The National Security Agency has moved most of its data to a classified computing cloud that allows analysts to rapidly "connect the dots" across all of the agency's data sources, officials said Thursday.
"The NSA has been systematically moving almost all its mission into this big data fusion environment," Chief Information Officer Greg Smithberger told NextGov.
It is called the Intelligence Community GovCloud, he said.
"Right now, almost all NSA's mission is being done in [GovCloud], and the productivity gains and the speed at which our analysts are able to put together insights and work higher-level problems has been really amazing."
The goal behind the multi-year effort is to consolidate all of the NSA's vast data resources into a single repository that can be used by the NSA and other intelligence agencies, according to NextGov.
Smithberger described GovCloud as a single integrated "big data-fusion environment."
The GovCloud is one of two major cloud initiatives by the nation's intelligence community, NextGov reports.
Four years ago, the CIA awarded a $600 million contract to Amazon Web Services to develop a commercial cloud environment for the agencies.
The C2S cloud created by Amazon now provides utility computing services to the intelligence community.

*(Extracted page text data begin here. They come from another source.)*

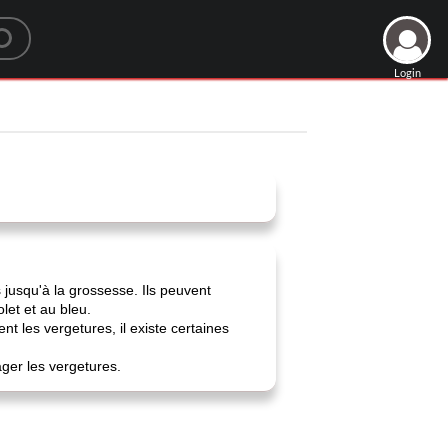
Login
jusqu'à la grossesse. Ils peuvent
let et au bleu.
 les vergetures, il existe certaines
ager les vergetures.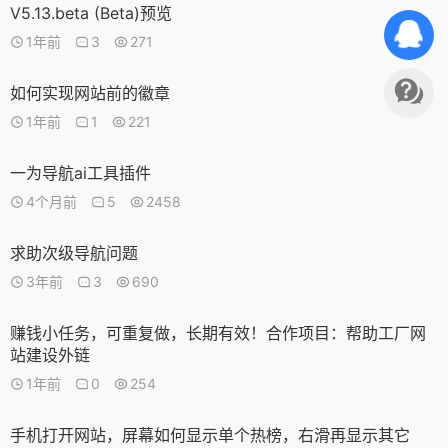
V5.13.beta (Beta)预览
1年前
3
271
如何实现网站前的徽章
1年前
1
221
一为导航ai工具插件
4个月前
5
2458
求助次级导航问题
3年前
3
690
赚钱小任务，可重复做，长期有效！合作项目：帮助工厂网
站建设外链
1年前
0
254
手机打开网站，屏幕如何显示单个热榜，右滑再显示其它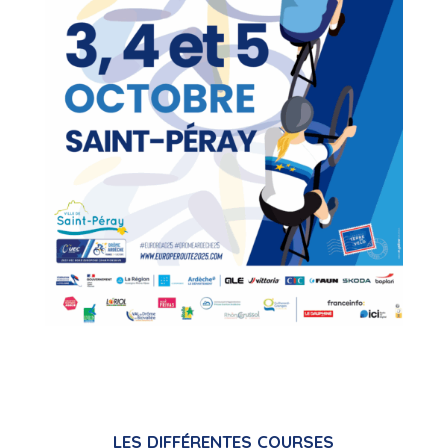
LES DIFFÉRENTES COURSES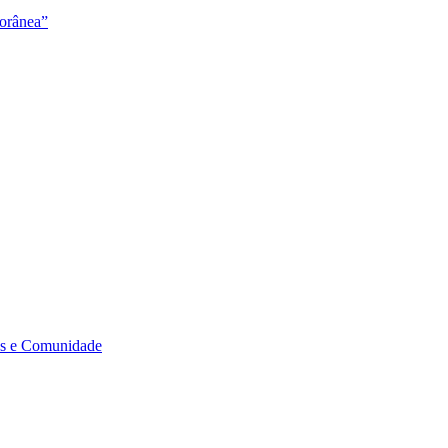
orânea”
s e Comunidade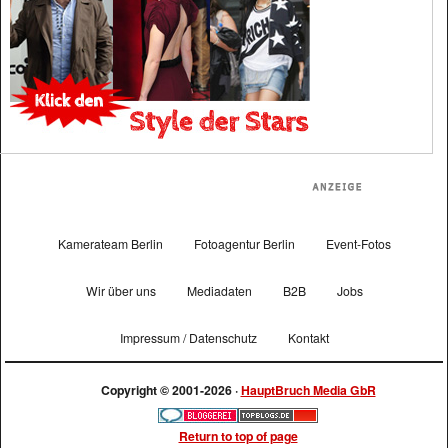
Kamerateam Berlin
Fotoagentur Berlin
Event-Fotos
Wir über uns
Mediadaten
B2B
Jobs
Impressum / Datenschutz
Kontakt
Copyright © 2001-2026 ·
HauptBruch Media GbR
Return to top of page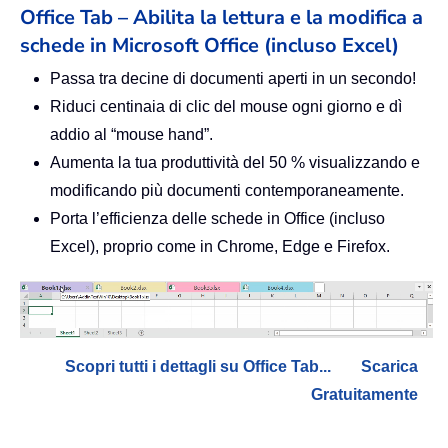
Office Tab – Abilita la lettura e la modifica a
schede in Microsoft Office (incluso Excel)
Passa tra decine di documenti aperti in un secondo!
Riduci centinaia di clic del mouse ogni giorno e dì
addio al “mouse hand”.
Aumenta la tua produttività del 50 % visualizzando e
modificando più documenti contemporaneamente.
Porta l’efficienza delle schede in Office (incluso
Excel), proprio come in Chrome, Edge e Firefox.
Scopri tutti i dettagli su Office Tab...
Scarica
Gratuitamente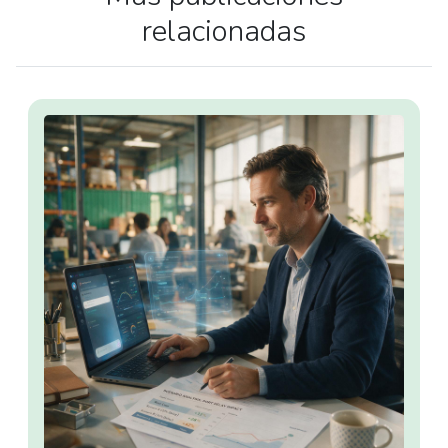
relacionadas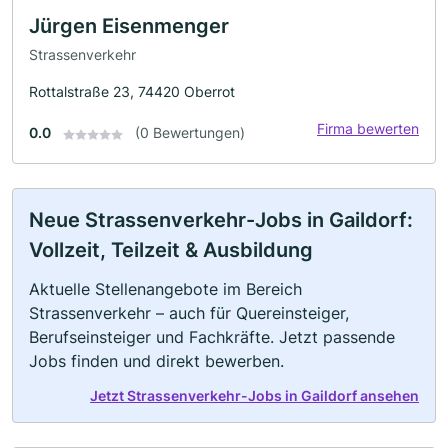
Jürgen Eisenmenger
Strassenverkehr
Rottalstraße 23, 74420 Oberrot
Firma bewerten
0.0
(0 Bewertungen)
Neue Strassenverkehr-Jobs in Gaildorf:
Vollzeit, Teilzeit & Ausbildung
Aktuelle Stellenangebote im Bereich
Strassenverkehr – auch für Quereinsteiger,
Berufseinsteiger und Fachkräfte. Jetzt passende
Jobs finden und direkt bewerben.
Jetzt Strassenverkehr-Jobs in Gaildorf ansehen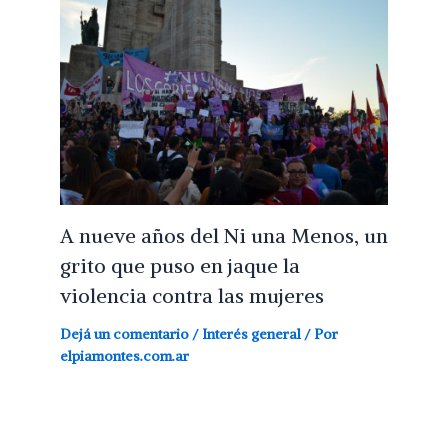
A nueve años del Ni una Menos, un
grito que puso en jaque la
violencia contra las mujeres
Dejá un comentario
/
Interés general
/ Por
elpiamontes.com.ar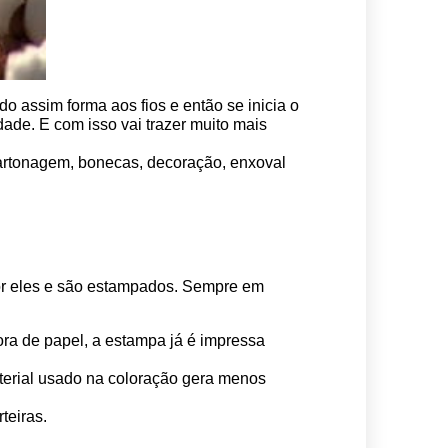
o assim forma aos fios e então se inicia o 
ade. E com isso vai trazer muito mais 
 cartonagem, bonecas, decoração, enxoval 
por eles e são estampados. Sempre em 
ora de papel, a estampa já é impressa 
erial usado na coloração gera menos 
teiras.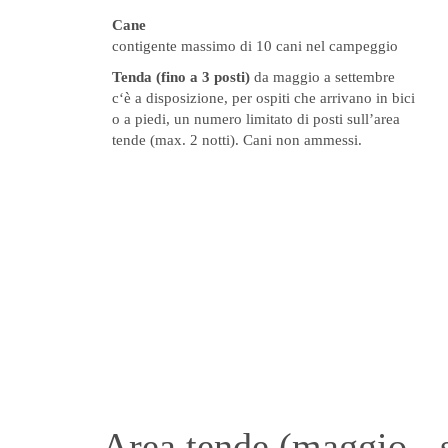
Cane
contigente massimo di 10 cani nel campeggio
Tenda (fino a 3 posti)
da maggio a settembre
c‘è a disposizione, per ospiti che arrivano in bici
o a piedi, un numero limitato di posti sull’area
tende (max. 2 notti). Cani non ammessi.
Area tende (maggio - 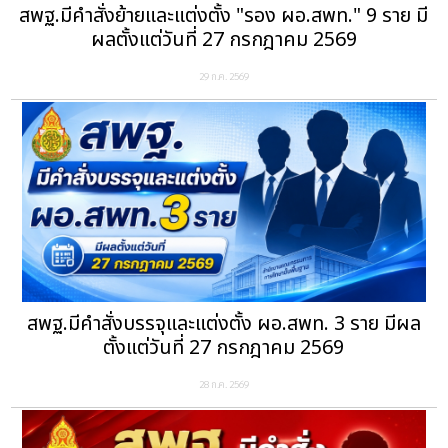
สพฐ.มีคำสั่งย้ายและแต่งตั้ง "รอง ผอ.สพท." 9 ราย มี
ผลตั้งแต่วันที่ 27 กรกฎาคม 2569
29 ก.ค. 2569
สพฐ.มีคำสั่งบรรจุและแต่งตั้ง ผอ.สพท. 3 ราย มีผล
ตั้งแต่วันที่ 27 กรกฎาคม 2569
28 ก.ค. 2569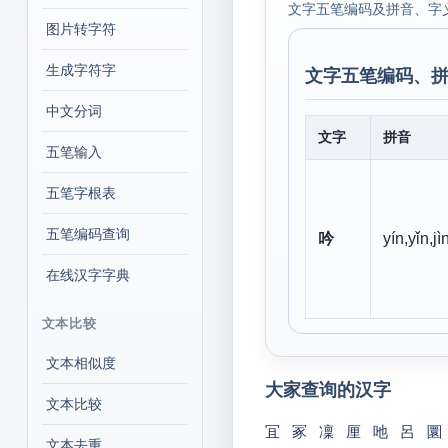
文字五笔编码及拼音、字
图片转字符
生成字符字
文字五笔编码、拼
中文分词
文字
拼音
五笔输入
五笔字根表
五笔编码查询
吟
yín,yǐn,jì
在线汉字字典
文本比较
文本相似度
大家查询的汉字
文本比较
冝
冢
凜
厘
吔
呂
圜
文本去重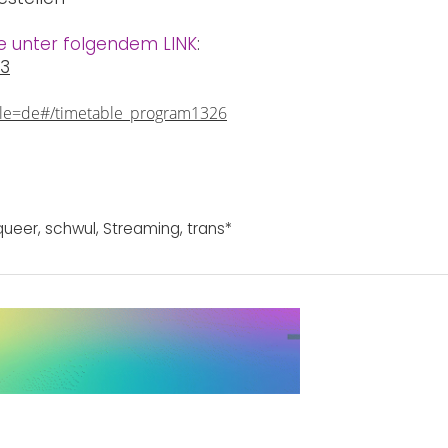
ne unter folgendem LINK
:
83
cale=de#/timetable_program1326
queer
,
schwul
,
Streaming
,
trans*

According to Smithberger, GovCloud employs algorithms, among other features.
NSA data is meta-tagged with bits of information, such as where it came from and who is authorized to see it.
This ensures analysts only have access to intelligence data they've been cleared to see, he said.
"This environment allows us to run analytic tools and do machine-assisted data fusion and big data analytics, and apply a lot of automation to facilitate and accelerate what humans would like to do, and get the machines to do it for them," Smithberger said.
Analysts can "interactively ask questions" of the data in the cloud environment, receiving answers in "humanly readable form," he explained.
GovCloud is operated by the same commercial hardware used in data centers owned by Facebook, Amazon and other industry firms, NextGov reports.
However, that cloud's hardware customized by NSA-developed software and other agency intellectual property.
"It's really a hybrid of the latest and greatest commercial technology," Smithberger told NextGov, "but a lot of custom NSA technology and a lot of unique development we've done to actually create these outcomes."